Among all women with breast cancer, about 5 to 10% have a genetic risk for the disease. Having a direct relative with breast cancer (mother, sister, daughter) on either the mother’s or father’s side presents the greatest risk to other women in the family. Women with this direct family connection have a risk 3 to 5 times larger than women with no direct relatives with breast cancer.
Characteristics that can suggest a breast cancer gene:
- Developing breast cancer before age 50
- Having several family members with breast and/or ovarian cancer
- Developing breast cancer in both breasts
Breast Cancer Genes
Genes are very small pieces of DNA that govern how cells work, including how and when they divide and grow. We inherit one copy of each gene from our mothers and one from our fathers.
Mutations are changes or abnormalities that make the cells work differently. Women with breast cancer may have more than one of these mutations.
BRCA1 was the first gene identified as increasing a woman’s risk for ovarian and breast cancer. It’s estimated that 1 in 600 women have this gene. Having the BRCA1 gene means a woman has an 80% risk of developing breast or ovarian cancer by the time she is 85. In addition, this gene means she has a 60% risk of getting a second breast cancer.
BRCA2 is another gene mutation linked with breast cancer. As yet, scientists don’t know as much about this gene, although studies suggest that it may be associated with breast cancer in males.
Since both BRCA1 and BRCA2 can be inherited from either parent, it’s important to know the father’s family history with breast cancer. Mothers and fathers with either gene mutation have a 50/50 chance of passing it to each of their children.
Not all women who carry the BRCA1 and BRCA2 genes will get cancer.

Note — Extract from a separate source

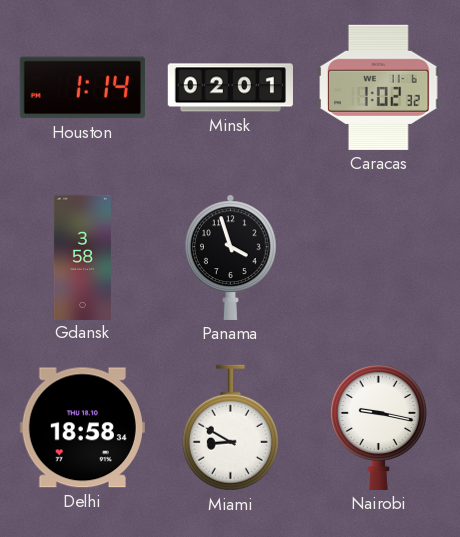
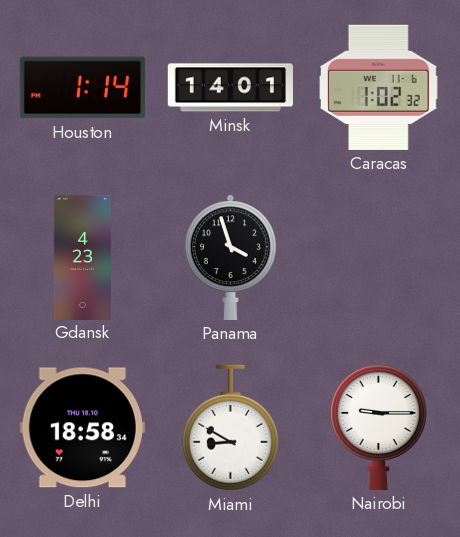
Minsk: 02:01 -> 14:01
Gdansk: 3:58 -> 4:23
Nairobi: 9:17 -> 9:15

Those who do have either gene mutation may be more likely to develop breast or ovarian cancer and they usually have a greater risk of getting breast cancer at a younger age – before they are 50.
Genetic Testing for Breast Cancer
Genetic testing can determine whether the BRCA1 or BRCA2 genes are present. It can also determine whether a woman who has already been diagnosed with breast cancer has a higher risk of getting a second breast cancer or ovarian cancer. However, genetic testing is usually only done when a strong family or personal history is present.
If you are interested in the possibility of genetic testing, you should first meet with a board-certified and licensed genetic counselor to determine your risk and to understand options.